TASK BRIEF:
Repeat each entry exactly; omit all pictures.
### SUPPLIED DATA ###
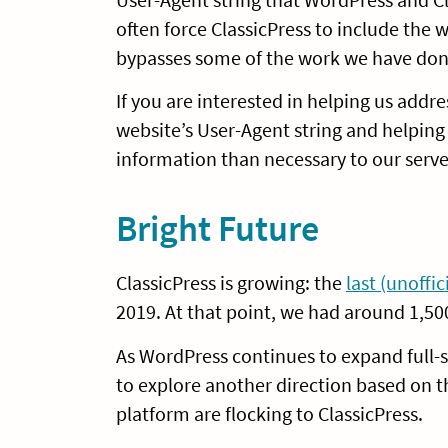
often force ClassicPress to include the
bypasses some of the work we have don
If you are interested in helping us addr
website’s User-Agent string and helpin
information than necessary to our serve
Bright Future
ClassicPress is growing: the
last (unoffi
2019. At that point, we had around 1,50
As WordPress continues to expand full-s
to explore another direction based on t
platform are flocking to ClassicPress.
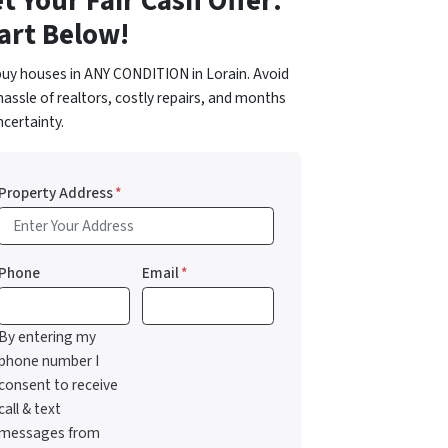
t Your Fair Cash Offer:
art Below!
uy houses in ANY CONDITION in Lorain. Avoid
hassle of realtors, costly repairs, and months
ncertainty.
Property Address
*
Phone
Email
*
By entering my
phone number I
consent to receive
call & text
messages from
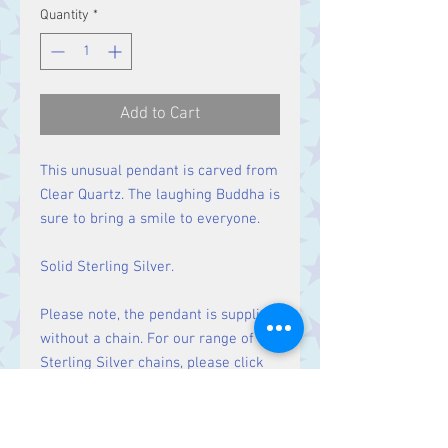
Quantity
*
Add to Cart
This unusual pendant is carved from
Clear Quartz. The laughing Buddha is
sure to bring a smile to everyone.
Solid Sterling Silver.
Please note, the pendant is supplied
without a chain. For our range of
Sterling Silver chains, please click
here
.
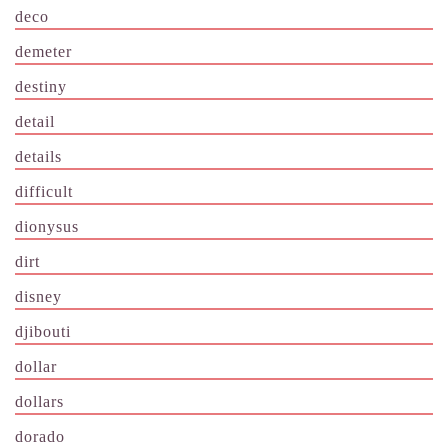
deco
demeter
destiny
detail
details
difficult
dionysus
dirt
disney
djibouti
dollar
dollars
dorado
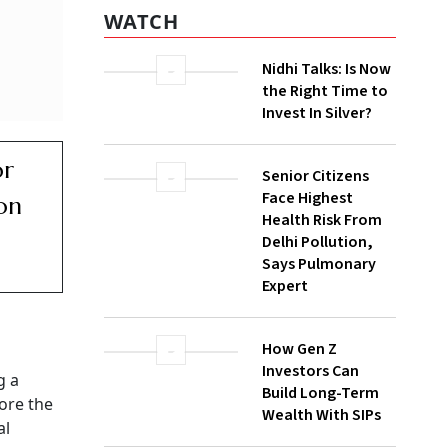
WATCH
Nidhi Talks: Is Now
the Right Time to
Invest In Silver?
or
Senior Citizens
Face Highest
on
Health Risk From
Delhi Pollution,
Says Pulmonary
Expert
How Gen Z
Investors Can
g a
Build Long-Term
ore the
Wealth With SIPs
al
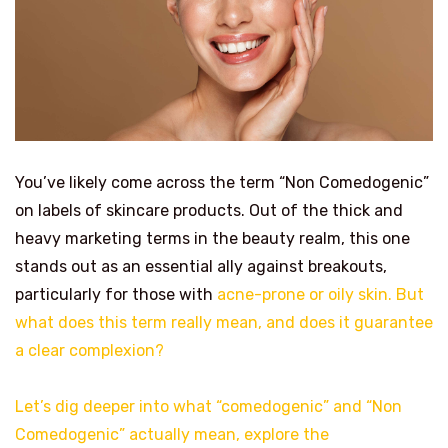
You’ve likely come across the term “Non Comedogenic”
on labels of skincare products. Out of the thick and
heavy marketing terms in the beauty realm, this one
stands out as an essential ally against breakouts,
particularly for those with
acne-prone or oily skin. But
what does this term really mean, and does it guarantee
a clear complexion?
Let’s dig deeper into what “comedogenic” and “Non
Comedogenic” actually mean, explore the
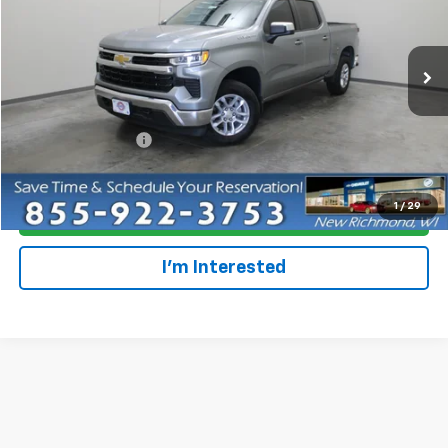
Special Offer
Price Drop
VIN:
2GCUDDED8P1145374
Stock:
924996
Model:
CK10543
28,944 mi
Ext.
Int.
Less
Retail Price
$38,679
Dealer Service Fee
+$300
Everyone Price
$38,979
1
/
29
Click To Call
I'm Interested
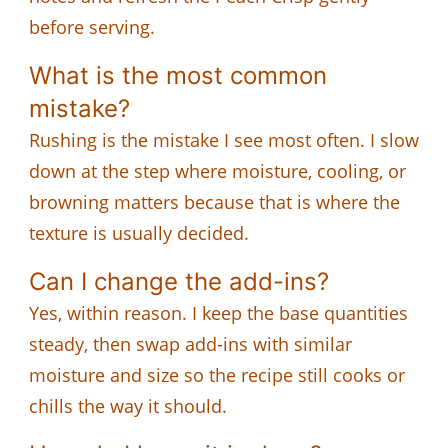
before serving.
What is the most common
mistake?
Rushing is the mistake I see most often. I slow
down at the step where moisture, cooling, or
browning matters because that is where the
texture is usually decided.
Can I change the add-ins?
Yes, within reason. I keep the base quantities
steady, then swap add-ins with similar
moisture and size so the recipe still cooks or
chills the way it should.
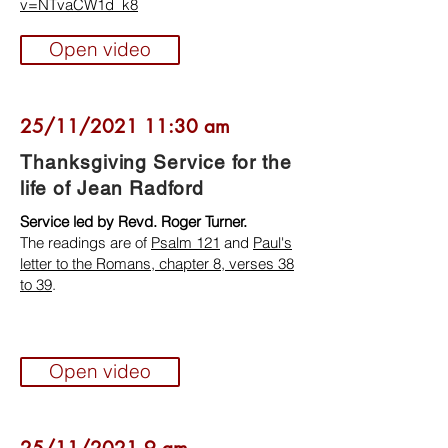
v=NTvaCW1d_k8
Open video
25/11/2021 11:30 am
Thanksgiving Service for the
life of Jean Radford
Service led by Revd. Roger Turner.
The readings are of
Psalm 121
and
Paul's
letter to the Romans, chapter 8, verses 38
to 39
.
Open video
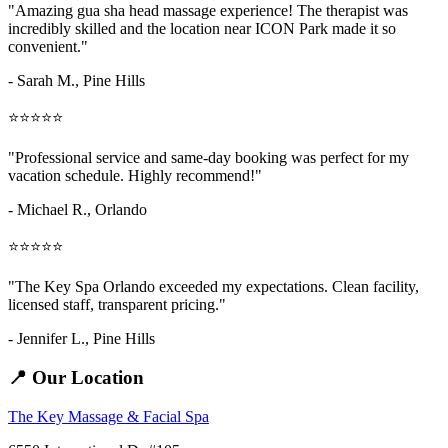
"Amazing
gua sha head massage
experience! The therapist was
incredibly skilled and the location near ICON Park made it so
convenient."
- Sarah M.,
Pine Hills
⭐⭐⭐⭐⭐
"Professional service and same-day booking was perfect for my
vacation schedule. Highly recommend!"
- Michael R., Orlando
⭐⭐⭐⭐⭐
"The Key Spa Orlando exceeded my expectations. Clean facility,
licensed staff, transparent pricing."
- Jennifer L.,
Pine Hills
📍 Our Location
The Key Massage & Facial Spa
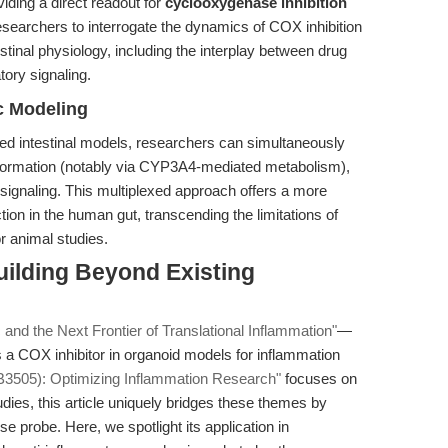
iding a direct readout for
cyclooxygenase inhibition
searchers to interrogate the dynamics of COX inhibition
stinal physiology, including the interplay between drug
tory signaling.
c Modeling
ed intestinal models, researchers can simultaneously
sformation (notably via CYP3A4-mediated metabolism),
signaling. This multiplexed approach offers a more
ion in the human gut, transcending the limitations of
r animal studies.
uilding Beyond Existing
 and the Next Frontier of Translational Inflammation"
—
 a COX inhibitor in organoid models for inflammation
B3505): Optimizing Inflammation Research"
focuses on
udies, this article uniquely bridges these themes by
se probe. Here, we spotlight its application in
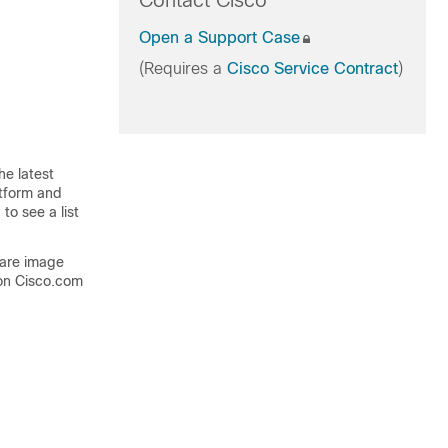
Contact Cisco
Open a Support Case
(Requires a
Cisco Service Contract
)
he latest
atform and
to see a list
ware image
on Cisco.com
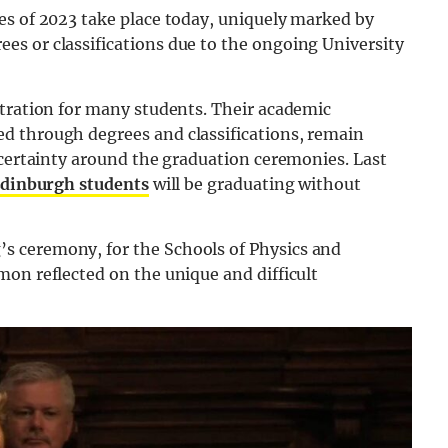
es of 2023 take place today, uniquely marked by
s or classifications due to the ongoing University
stration for many students. Their academic
d through degrees and classifications, remain
ncertainty around the graduation ceremonies. Last
Edinburgh students
will be graduating without
s ceremony, for the Schools of Physics and
on reflected on the unique and difficult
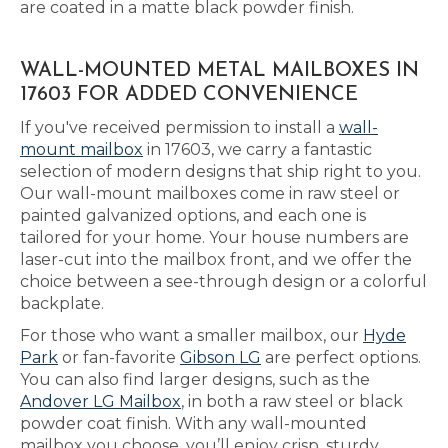
are coated in a matte black powder finish.
WALL-MOUNTED METAL MAILBOXES IN
17603 FOR ADDED CONVENIENCE
If you've received permission to install a
wall-
mount mailbox
in 17603, we carry a fantastic
selection of modern designs that ship right to you.
Our wall-mount mailboxes come in raw steel or
painted galvanized options, and each one is
tailored for your home. Your house numbers are
laser-cut into the mailbox front, and we offer the
choice between a see-through design or a colorful
backplate.
For those who want a smaller mailbox, our
Hyde
Park
or fan-favorite
Gibson LG
are perfect options.
You can also find larger designs, such as the
Andover LG Mailbox
, in both a raw steel or black
powder coat finish. With any wall-mounted
mailbox you choose, you’ll enjoy crisp, sturdy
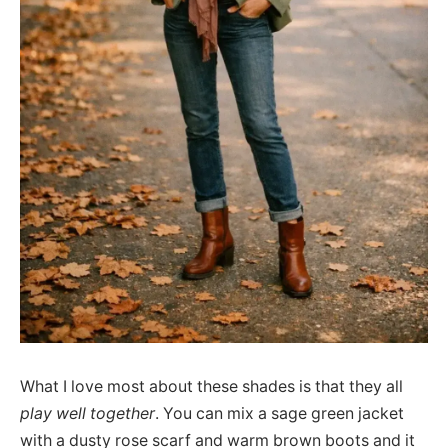
What I love most about these shades is that they all
play well together
. You can mix a sage green jacket
with a dusty rose scarf and warm brown boots and it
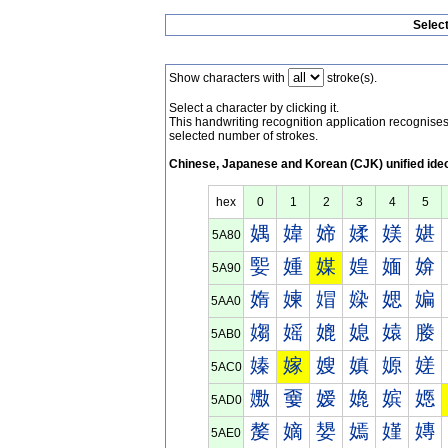
Selec
Show characters with
stroke(s).
Select a character by clicking it.
This handwriting recognition application recognis
selected number of strokes.
Chinese, Japanese and Korean (CJK) unified ide
hex
0
1
2
3
4
5
媀
媁
媂
媃
媄
媅
5A80
媐
媑
媒
媓
媔
媕
5A90
媠
媡
媢
媣
媤
媥
5AA0
媰
媱
媲
媳
媴
媵
5AB0
嫀
嫁
嫂
嫃
嫄
嫅
5AC0
嫐
嫑
嫒
嫓
嫔
嫕
5AD0
嫠
嫡
嫢
嫣
嫤
嫥
5AE0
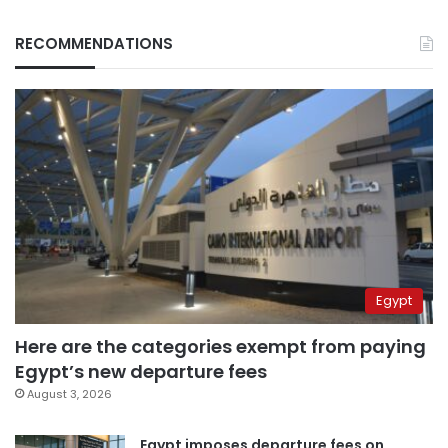
RECOMMENDATIONS
Egypt
Here are the categories exempt from paying
Egypt’s new departure fees
August 3, 2026
Egypt imposes departure fees on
###
ANSWER TO THE PROBLEM:
often force ClassicPress to include the
bypasses some of the work we have don
If you are interested in helping us addr
website’s User-Agent string and helpin
information than necessary to our serve
Bright Future
ClassicPress is growing: the
last (unoffi
2019. At that point, we had around 1,50
As WordPress continues to expand full-s
to explore another direction based on t
platform are flocking to ClassicPress.
t Your Fair Cash Offer:
art Below!
uy houses in ANY CONDITION in Lorain. Avoid
hassle of realtors, costly repairs, and months
ncertainty.
Property Address
*
Phone
Email
*
By entering my
phone number I
consent to receive
call & text
messages from
Quantity
*
Add to Cart
This unusual pendant is carved from
Clear Quartz. The laughing Buddha is
sure to bring a smile to everyone.
Solid Sterling Silver.
Please note, the pendant is supplied
without a chain. For our range of
Sterling Silver chains, please click
here
.
deco
demeter
destiny
detail
details
difficult
dionysus
dirt
disney
djibouti
dollar
dollars
dorado
WATCH
Nidhi Talks: Is Now
the Right Time to
Invest In Silver?
or
Senior Citizens
Face Highest
on
Health Risk From
Delhi Pollution,
Says Pulmonary
Expert
How Gen Z
Investors Can
g a
Build Long-Term
ore the
Wealth With SIPs
al
You’ve likely come across the term “Non Comedogenic”
on labels of skincare products. Out of the thick and
heavy marketing terms in the beauty realm, this one
stands out as an essential ally against breakouts,
particularly for those with
acne-prone or oily skin. But
what does this term really mean, and does it guarantee
a clear complexion?
Let’s dig deeper into what “comedogenic” and “Non
Comedogenic” actually mean, explore the
Special Offer
Price Drop
VIN:
2GCUDDED8P1145374
Stock:
924996
Model:
CK10543
28,944 mi
Ext.
Int.
Less
Retail Price
$38,679
Dealer Service Fee
+$300
Everyone Price
$38,979
1
/
29
Click To Call
I'm Interested
before serving.
What is the most common
mistake?
Rushing is the mistake I see most often. I slow
down at the step where moisture, cooling, or
browning matters because that is where the
texture is usually decided.
Can I change the add-ins?
Yes, within reason. I keep the base quantities
steady, then swap add-ins with similar
moisture and size so the recipe still cooks or
chills the way it should.
v=NTvaCW1d_k8
Open video
25/11/2021 11:30 am
Thanksgiving Service for the
life of Jean Radford
Service led by Revd. Roger Turner.
The readings are of
Psalm 121
and
Paul's
letter to the Romans, chapter 8, verses 38
to 39
.
Open video
"Amazing
gua sha head massage
experience! The therapist was
incredibly skilled and the location near ICON Park made it so
convenient."
- Sarah M.,
Pine Hills
⭐⭐⭐⭐⭐
"Professional service and same-day booking was perfect for my
vacation schedule. Highly recommend!"
- Michael R., Orlando
⭐⭐⭐⭐⭐
"The Key Spa Orlando exceeded my expectations. Clean facility,
licensed staff, transparent pricing."
- Jennifer L.,
Pine Hills
📍 Our Location
The Key Massage & Facial Spa
iding a direct readout for
cyclooxygenase inhibition
searchers to interrogate the dynamics of COX inhibition
stinal physiology, including the interplay between drug
tory signaling.
c Modeling
ed intestinal models, researchers can simultaneously
sformation (notably via CYP3A4-mediated metabolism),
signaling. This multiplexed approach offers a more
ion in the human gut, transcending the limitations of
r animal studies.
uilding Beyond Existing
 and the Next Frontier of Translational Inflammation"
—
 a COX inhibitor in organoid models for inflammation
B3505): Optimizing Inflammation Research"
focuses on
udies, this article uniquely bridges these themes by
se probe. Here, we spotlight its application in
Contact Cisco
Open a Support Case
(Requires a
Cisco Service Contract
)
he latest
atform and
to see a list
ware image
on Cisco.com
es of 2023 take place today, uniquely marked by
s or classifications due to the ongoing University
stration for many students. Their academic
d through degrees and classifications, remain
ncertainty around the graduation ceremonies. Last
Edinburgh students
will be graduating without
s ceremony, for the Schools of Physics and
on reflected on the unique and difficult
are coated in a matte black powder finish.
WALL-MOUNTED METAL MAILBOXES IN
17603 FOR ADDED CONVENIENCE
If you've received permission to install a
wall-
mount mailbox
in 17603, we carry a fantastic
selection of modern designs that ship right to you.
Our wall-mount mailboxes come in raw steel or
painted galvanized options, and each one is
tailored for your home. Your house numbers are
laser-cut into the mailbox front, and we offer the
choice between a see-through design or a colorful
backplate.
For those who want a smaller mailbox, our
Hyde
Park
or fan-favorite
Gibson LG
are perfect options.
You can also find larger designs, such as the
Andover LG Mailbox
, in both a raw steel or black
powder coat finish. With any wall-mounted
mailbox you choose, you’ll enjoy crisp, sturdy
What I love most about these shades is that they all
play well together
. You can mix a sage green jacket
with a dusty rose scarf and warm brown boots and it
Selec
Show characters with
stroke(s).
Select a character by clicking it.
This handwriting recognition application recognis
selected number of strokes.
Chinese, Japanese and Korean (CJK) unified ide
hex
0
1
2
3
4
5
媀
媁
媂
媃
媄
媅
5A80
媐
媑
媒
媓
媔
媕
5A90
媠
媡
媢
媣
媤
媥
5AA0
媰
媱
媲
媳
媴
媵
5AB0
嫀
嫁
嫂
嫃
嫄
嫅
5AC0
嫐
嫑
嫒
嫓
嫔
嫕
5AD0
嫠
嫡
嫢
嫣
嫤
嫥
5AE0
RECOMMENDATIONS
Egypt
Here are the categories exempt from paying
Egypt’s new departure fees
August 3, 2026
Egypt imposes departure fees on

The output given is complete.